Nenhum dado “científico” aponta para uma dimensão gay do ser humano, quer seja na anatomia, na fisiologia e na genética humana: nada nos leva à direção. O resto são digressões científicas, estribadas em hipóteses. As tendências homossexuais estão encerradas no campo psicológico, numa configuração da alma que a ciência humana não conseguiu precisar clara e seguramente: nem no que se refere à sua gênesis e nem quanto às suas estruturas subjetivas.

Na perspectiva da Teologia, o homossexualismo está situado na dimensão passional da alma que sofre influências de elementos diabólicos [a tradição cristã chama de diabolos literalmente, aquele ou aquilo que divide (dia) o homem em si mesmo, que o dilacera; essa é, igualmente, a etimologia da palavra hebraica shatan, “o obstáculo”, o que se opõe à unidade do homem, à união com os outros, à união com Deus]. Trata-se sempre de discernir no homem o que cria obstáculo à realização de seu verdadeiro ser, o que impede o desabrochamento da vida do Espírito (Pneuma) em seu ser, seu pensamento e seu agir [Jean-Yves Leloup, Os verdadeiros Filósofos]. No caso do homossexualismo, o elemento diabólico o impede de desfrutar da interação com o seu outro-oposto, frustrando sua vocação para a plena identidade com Deus (imagem e semelhança).

amaglebaPortanto, a Igreja considera a prática homossexual como pecado (aquilo que nos faz desviar do alvo), o que lha impede de abençoar as uniões gays com o sacramento do Matrimônio. No entanto, devemos estar vigilantes para que a reprovação de tais práticas não gere um estigma contra as pessoas que se sentem, a partir de pulsões interiores, estimuladas a vivenciá-las. O pecado é uma deformidade da alma – que tem muitas nuanças e características diversas – e que se faz presente em toda a humanidade. Ninguém é mais pecador do que o outro por sentir impulsos homossexuais. A cada um de nós se impõe o dever de resistir ao pecado em sua multiforme manifestação (Gênesis 4:7). E nisto consiste a essência do Cristianismo: o Amor que socorre e transforma. Deus, em Cristo, vem em socorro do homem, não para despir de maldade as forças que subjugam nosso ser, contemporizando com as tais, mas para triunfar sobre elas e nos resgatar da tirania destes poderes. E para isto nos deixou, por meio do Seu Espírito, uma série de recursos eficazes que nos auxiliam neste combate (2 Coríntios 10:3-5). O amor de Deus convida a todos – sem descriminações – a participar desta Graça e a provar da Fonte Vivificante. Assim como uma semente só gera a vida se primeiro morrer, também o é conosco. Só quando assumimos voluntariamente a morte para o pecado poderemos experimentar a vida que vem de Deus. É isto que o Cristianismo chama de nascer do alto, ou, novo nascimento.

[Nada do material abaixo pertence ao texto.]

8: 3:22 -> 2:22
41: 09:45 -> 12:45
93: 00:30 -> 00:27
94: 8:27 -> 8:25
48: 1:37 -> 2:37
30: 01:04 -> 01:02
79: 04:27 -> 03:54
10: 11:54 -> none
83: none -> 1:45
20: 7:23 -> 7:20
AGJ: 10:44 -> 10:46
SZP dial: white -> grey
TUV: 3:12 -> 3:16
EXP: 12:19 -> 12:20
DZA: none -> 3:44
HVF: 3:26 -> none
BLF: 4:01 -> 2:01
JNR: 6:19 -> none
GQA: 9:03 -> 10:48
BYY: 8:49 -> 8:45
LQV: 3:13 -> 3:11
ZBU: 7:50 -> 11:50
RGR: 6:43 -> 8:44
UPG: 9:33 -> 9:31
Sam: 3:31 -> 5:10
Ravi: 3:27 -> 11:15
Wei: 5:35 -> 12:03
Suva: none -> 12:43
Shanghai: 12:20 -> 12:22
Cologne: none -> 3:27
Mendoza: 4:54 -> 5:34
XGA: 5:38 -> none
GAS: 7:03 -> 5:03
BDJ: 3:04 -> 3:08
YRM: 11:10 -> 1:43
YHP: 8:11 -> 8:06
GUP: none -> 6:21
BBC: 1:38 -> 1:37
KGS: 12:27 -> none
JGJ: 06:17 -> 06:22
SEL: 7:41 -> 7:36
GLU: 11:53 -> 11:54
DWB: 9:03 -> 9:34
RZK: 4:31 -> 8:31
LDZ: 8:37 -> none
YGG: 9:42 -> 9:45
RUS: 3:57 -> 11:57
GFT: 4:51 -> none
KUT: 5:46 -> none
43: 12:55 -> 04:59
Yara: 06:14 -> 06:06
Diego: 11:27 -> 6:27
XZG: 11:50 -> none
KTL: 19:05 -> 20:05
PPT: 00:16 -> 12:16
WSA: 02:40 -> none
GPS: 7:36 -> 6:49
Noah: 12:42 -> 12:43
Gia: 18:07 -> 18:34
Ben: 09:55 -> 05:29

Contudo, é pertinente dizer, que o homossexualismo em si, não pode ser classificado como imoralidade. A promiscuidade, sim, e esta pode ser de natureza homo ou heterossexual. A questão da homossexualidade não é de natureza moral, assim como o pecado também não o é. A imoralidade é um dos frutos do pecado. A raiz da homossexualidade está na estrutura do ser, portanto é de natureza ontológica e é uma das conseqüências do pecado.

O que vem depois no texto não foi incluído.